#ubuntu-br-sc 2013-06-10
<Danniel-Lara> bom dia
#ubuntu-br-sc 2013-06-11
<Danniel-Lara> bom dia pessoal
<Danniel-Lara> buenas
<optimusprimem> oi Danniel-Lara
<Danniel-Lara> buenas
#ubuntu-br-sc 2013-06-12
<tiagoscd> boiko: em terra brasilis já? hehe
<boiko> tiagoscd: yep :)
#ubuntu-br-sc 2013-06-13
<Ric> hey man
#ubuntu-br-sc 2013-06-15
<sidneyandrews> Linux tomando conta!
<juniorxap> Mas olha no caso da Valve acredito que estão interessados no Linux pra poderem criar seu console, a exemplo do PS3 que usa um sistema BSD-Based.
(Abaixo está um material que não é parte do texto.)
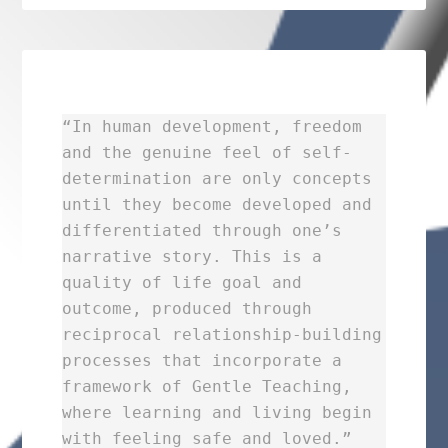
“In human development, freedom
and the genuine feel of self-
determination are only concepts
until they become developed and
differentiated through one’s
narrative story. This is a
quality of life goal and
outcome, produced through
reciprocal relationship-building
processes that incorporate a
framework of Gentle Teaching,
where learning and living begin
with feeling safe and loved.”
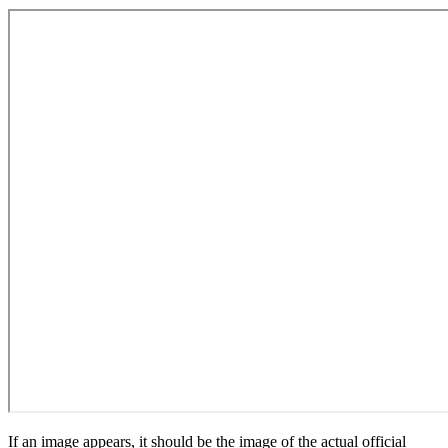
If an image appears, it should be the image of the actual official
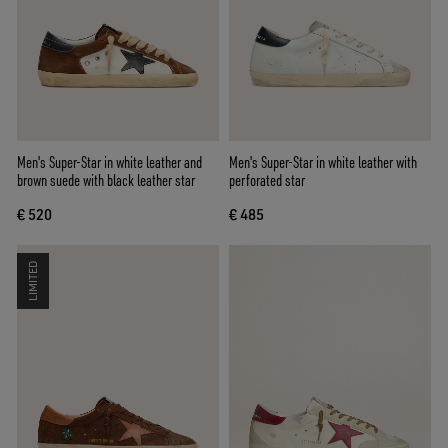
Men's Super-Star in white leather and
Men's Super-Star in white leather with
brown suede with black leather star
perforated star
€ 520
€ 485
LIMITED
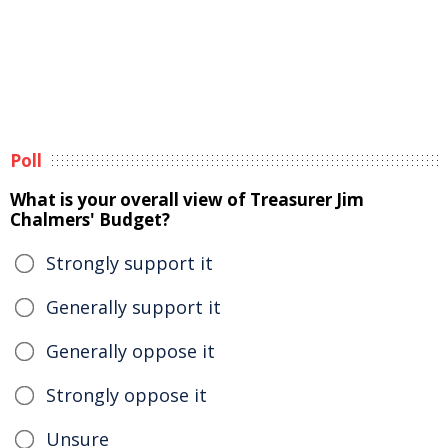
Poll
What is your overall view of Treasurer Jim
Chalmers' Budget?
Strongly support it
Generally support it
Generally oppose it
Strongly oppose it
Unsure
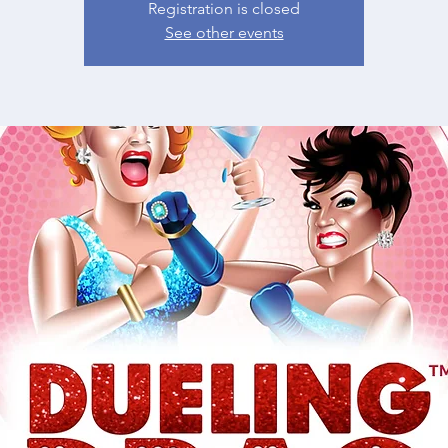
Registration is closed
See other events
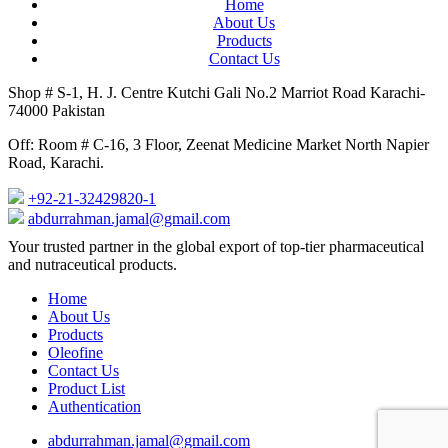
Home
About Us
Products
Contact Us
Shop # S-1, H. J. Centre Kutchi Gali No.2 Marriot Road Karachi-
74000 Pakistan
Off: Room # C-16, 3 Floor, Zeenat Medicine Market North Napier
Road, Karachi.
+92-21-32429820-1
abdurrahman.jamal@gmail.com
Close
Your trusted partner in the global export of top-tier pharmaceutical
Menu
and nutraceutical products.
Home
About Us
Products
Oleofine
Contact Us
Product List
Authentication
abdurrahman.jamal@gmail.com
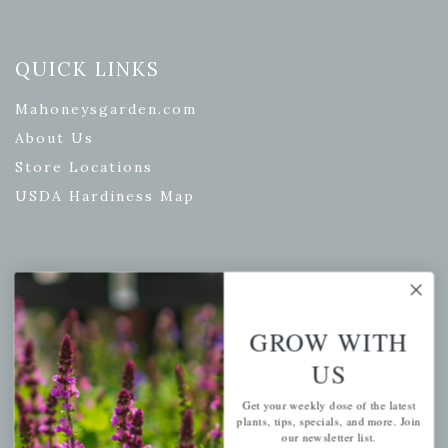
QUICK LINKS
Mahoneysgarden.com
About Us
Store Locations
USDA Hardiness Map
PERSONAL
My account
GROW WITH
Wishlist
US
Cart
Get your weekly dose of the latest
Checkout
plants, tips, specials, and more. Join
our newsletter list.
Garden Drop Tracking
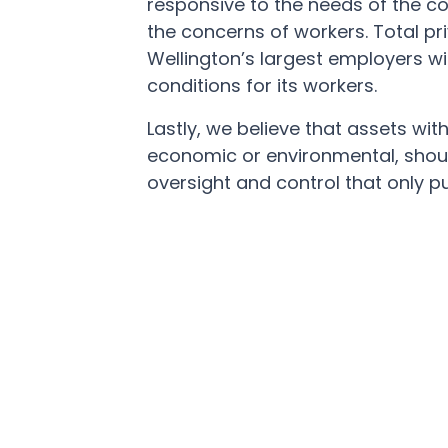
responsive to the needs of the c
the concerns of workers. Total pr
Wellington’s largest employers wi
conditions for its workers.
Lastly, we believe that assets with 
economic or environmental, shou
oversight and control that only p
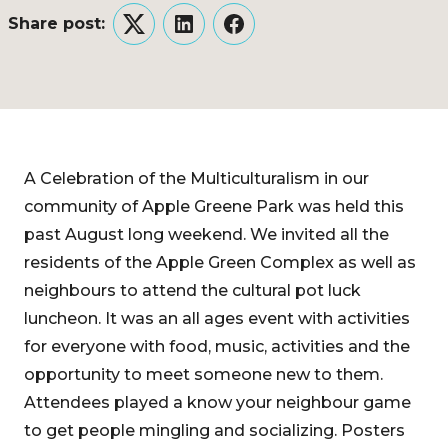
Share post:
Twitter
LinkedIn
Facebook
A Celebration of the Multiculturalism in our
community of Apple Greene Park was held this
past August long weekend. We invited all the
residents of the Apple Green Complex as well as
neighbours to attend the cultural pot luck
luncheon. It was an all ages event with activities
for everyone with food, music, activities and the
opportunity to meet someone new to them.
Attendees played a know your neighbour game
to get people mingling and socializing. Posters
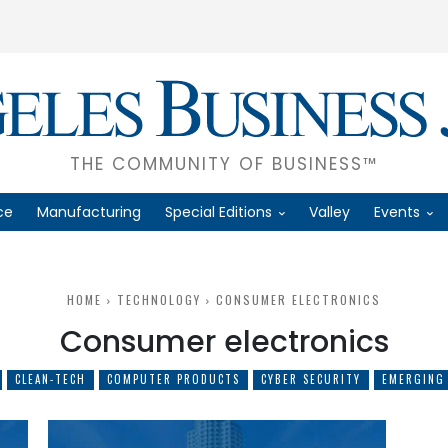
THE COMMUNITY OF BUSINESS™
ce
Manufacturing
Special Editions
Valley
Events
HOME
TECHNOLOGY
CONSUMER ELECTRONICS
Consumer electronics
CLEAN-TECH
COMPUTER PRODUCTS
CYBER SECURITY
EMERGING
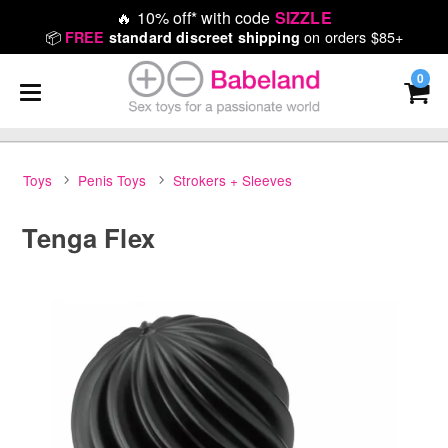
🔥
10% off* with code
SIZZLE
📦
on orders $85+
FREE
standard discreet shipping
0
Toys
Penis Toys
Strokers + Sleeves
Tenga Flex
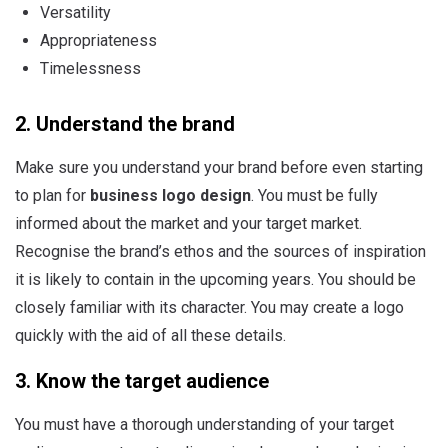
Versatility
Appropriateness
Timelessness
2. Understand the brand
Make sure you understand your brand before even starting
to plan for
business logo design
. You must be fully
informed about the market and your target market.
Recognise the brand’s ethos and the sources of inspiration
it is likely to contain in the upcoming years. You should be
closely familiar with its character. You may create a logo
quickly with the aid of all these details.
3. Know the target audience
You must have a thorough understanding of your target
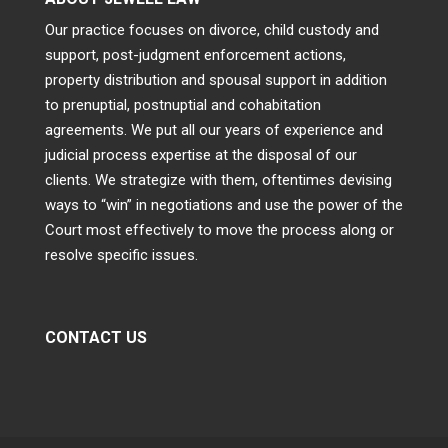
Our practice focuses on divorce, child custody and
support, post-judgment enforcement actions,
property distribution and spousal support in addition
to prenuptial, postnuptial and cohabitation
agreements. We put all our years of experience and
judicial process expertise at the disposal of our
clients. We strategize with them, oftentimes devising
ways to “win” in negotiations and use the power of the
Court most effectively to move the process along or
resolve specific issues.
CONTACT US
<julian_fern> juniorxap, Foi o que falei na verdade hehe
<sidneyandrews> Microsoft perdeu mercado de computadores com windows, antes tinha 78% do mercado, hoje tem apenas 28%
<juniorxap> falando ai de Android, será que alguém tem um tutorial bom de como instalar o Cyanogen pelo Ubuntu?
<juniorxap> Falando também em Android, o que acham daqueles Xing Ling da Jyaiu?
<juniorxap> Achei muito bacana.
<aprigio> juniorxap, pega o arquivo de install
<aprigio> joga no sdcard
<aprigio> da um boot no cel
<aprigio> e instala no modo recovery rs
<optimusprimem> olá
<omaciel> tem de apertar uma combinacao de teclas, nao aprigio ?
<omaciel> no boot
<aprigio> isso
<aprigio> tem sm
<juniorxap> tenho um Xperia Live
<aprigio> acho q eh power+vol up+home button
<juniorxap> sera que aguenta? kk
<omaciel> aprigio: isso
<aprigio> omaciel, bem lembrado
#ubuntu-br-sc 2014-06-09
<cyanoroma> Boa tarde a todos!
#ubuntu-br-sc 2014-06-14
<Julinux> Bom dia Povo de SC
<cyanoroma> Boa tarde a todos!